On August 18, a judge in the U.S. District Court for the Western District of New York granted the plaintiff’s motion for class certification for alleged violations of the Fair Debt Collections Practices Act (FDCPA) relating to an allegedly improper debt assignment notification.

In McCrobie v. Palisades Acquisition XVI, LLC, the plaintiff incurred a credit card debt, which was later assigned to a new creditor. In 2007, the new creditor commenced an action to recover the debt and obtained a default judgment against the plaintiff. The plaintiff claimed that because the summons and complaint had been mailed to an old address, he had no knowledge of the action or the default judgment. The default judgment was later assigned to Palisades Acquisition.

In 2014, an attorney from defendant Houslanger & Associates signed an income execution on behalf of Palisades Acquisition representing that it had the right to execute upon the judgment. Palisades Acquisition subsequently recovered $572.45 by executing on the plaintiff’s income.

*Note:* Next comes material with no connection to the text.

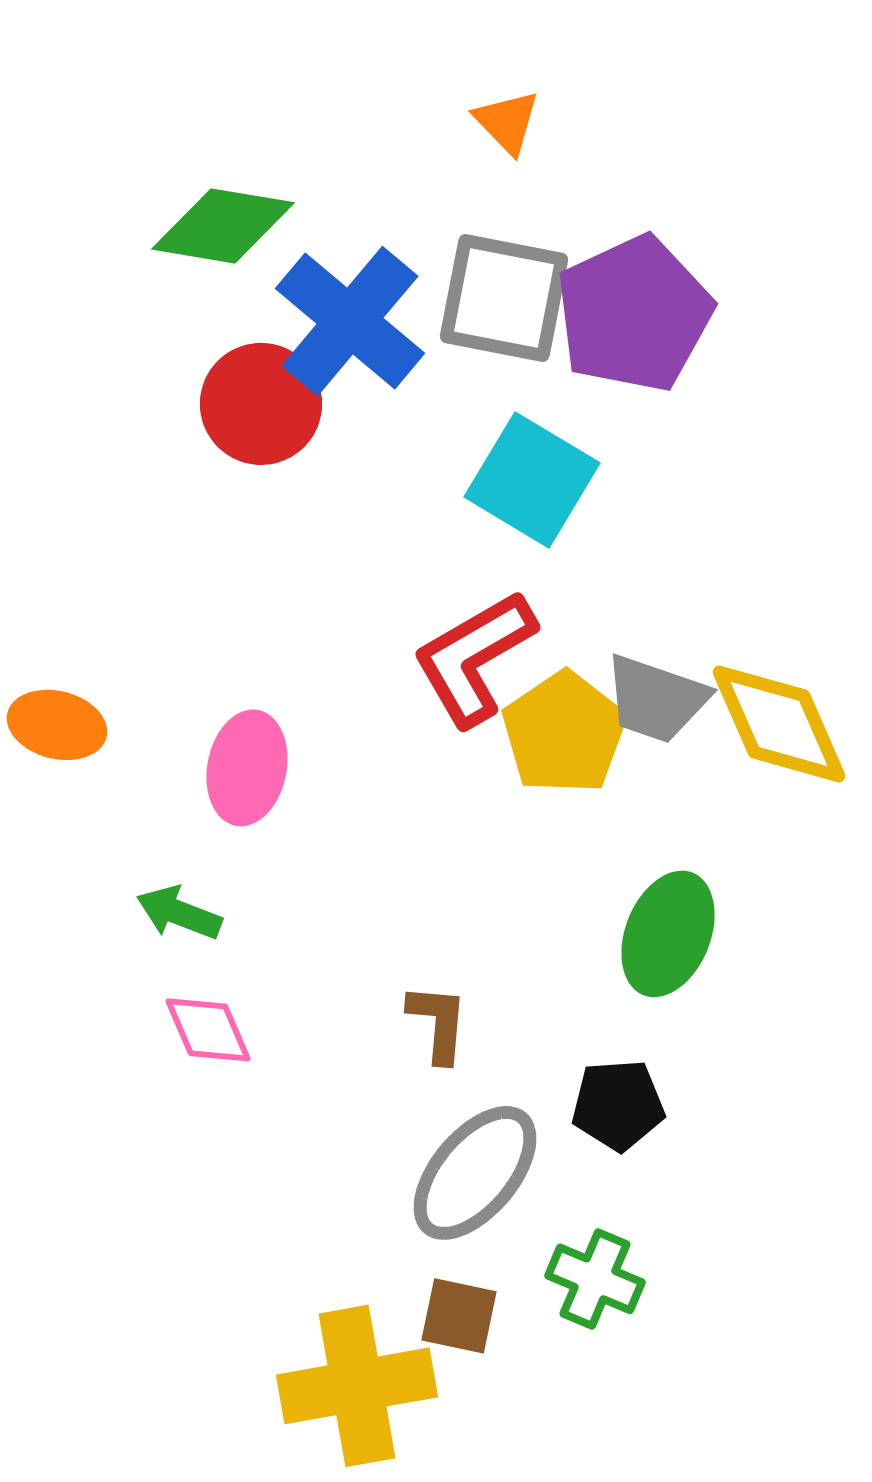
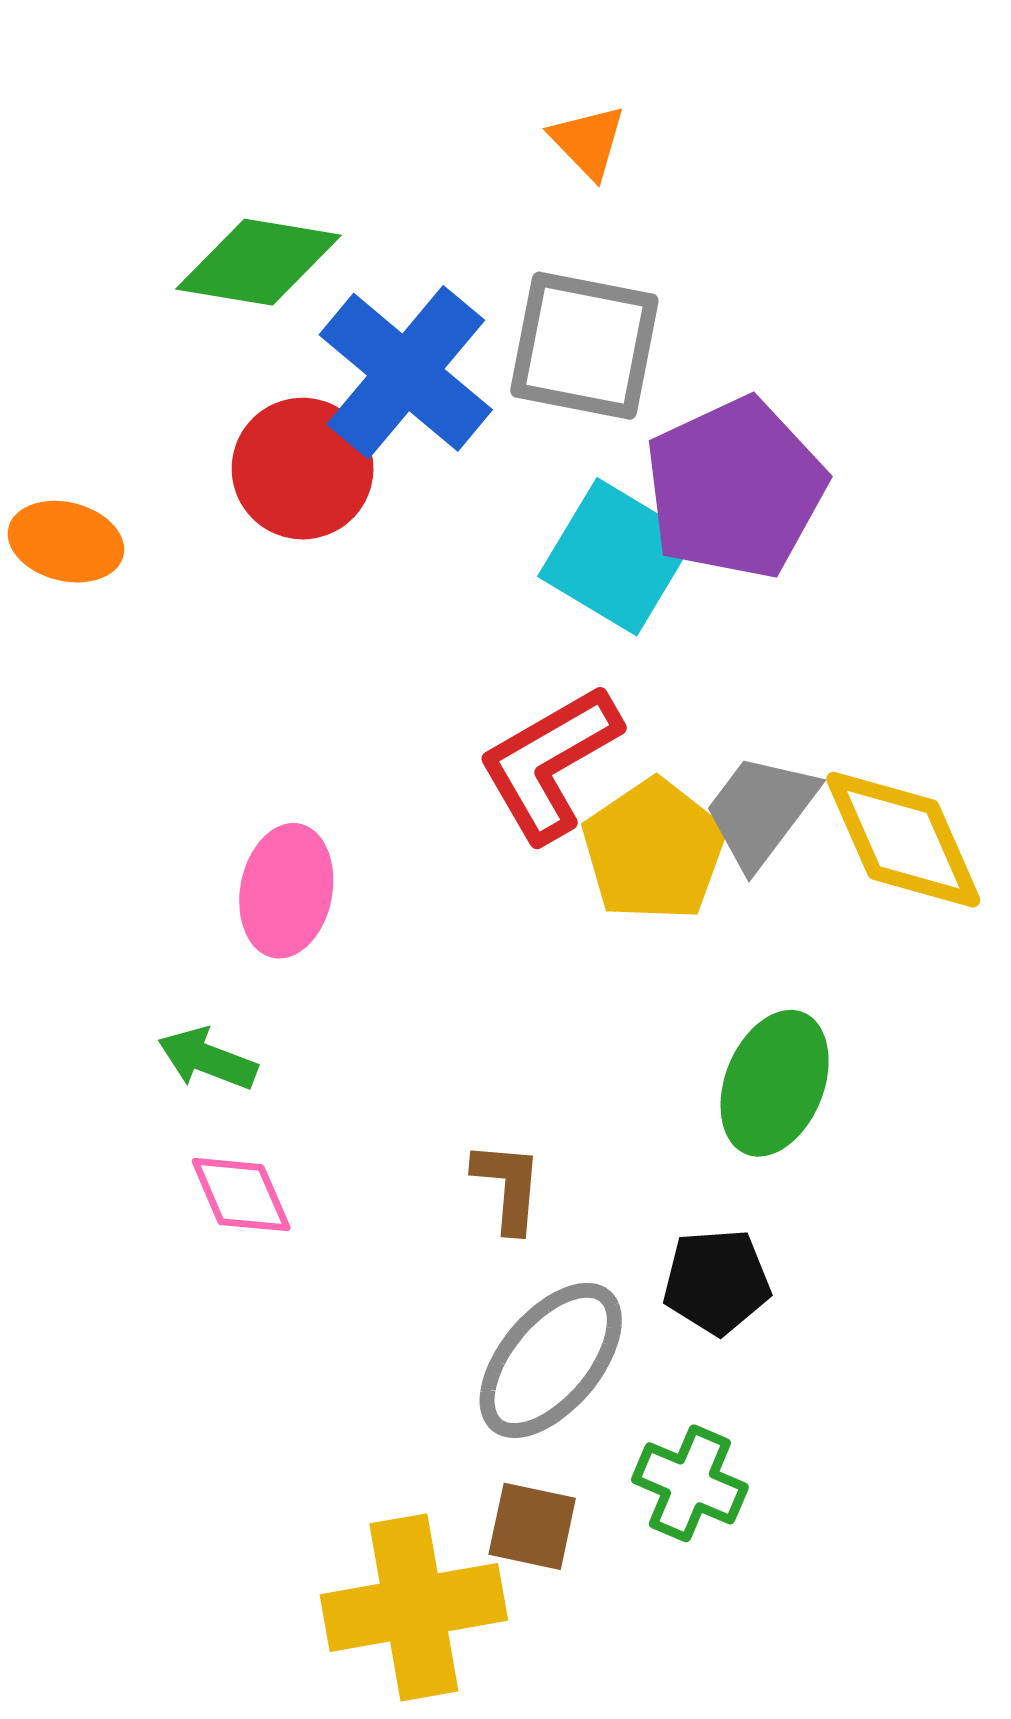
purple pentagon: (634, 314) -> (735, 488), moved
gray trapezoid: (656, 699) -> (761, 811), turned 108
orange ellipse: (57, 725) -> (66, 542), moved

In 2015, the plaintiff contacted Houslanger & Associates and requested the chain of title that proved Palisades Acquisition had the right to enforce the default judgment. Houslanger & Associates provided a copy of the bill of sale of the portfolio, which did not reference the plaintiff or the default judgment. Based on this information, the plaintiff filed a motion to vacate the judgment, which was granted. The garnished money was returned to the plaintiff, but the vacated judgment was later reinstated because the motion had been untimely. The plaintiff never repaid the garnished money.

In 2015, the plaintiff filed suit asserting that Palisades Acquisition and its attorneys’ enforcement of the default judgment violated the FDCPA. The plaintiff argued that Palisades Acquisition did not take the steps required to enforce the judgment. Specifically, the plaintiff argued that for an assignment of a judgment to take effect, the assignor must notify the judgment debtor of the assignment. While an employee of Palisades Acquisition testified that when it purchases a new debt portfolio, it will typically send an introductory letter to the debtors, the employee did not know whether Palisades Acquisition’s predecessors in interest sent a notice of assignment to the plaintiff.

The plaintiff moved to certify a putative class consisting of debtors included in the debt portfolio at issue who were subject to allegedly unlawful collection efforts by Houslanger & Associates and had money taken from them through either an income execution or a bank account garnishment. The defendants objected. After the magistrate judge heard oral argument, the parties submitted additional briefing to address whether the plaintiff has standing in light of TransUnion LLC v. Ramirez, 141 S. Ct. 2190 (2021). The magistrate judge issued a report & recommendation finding that the plaintiff had standing and the class should be certified. The defendants again objected. After briefing, the district court judge adopted the magistrate judge’s report & recommendation.

Both the magistrate and district judges found that the plaintiff had standing because the defendants allegedly deprived the plaintiff of more than $500 for several months by enforcing a default judgment in a manner that allegedly violated the FDCPA and state law. Further, the plaintiff alleged that the defendants still claim that they have a right to enforce that judgment if they so choose. The district court judge also agreed that the proposed class satisfied the requirements for class certification.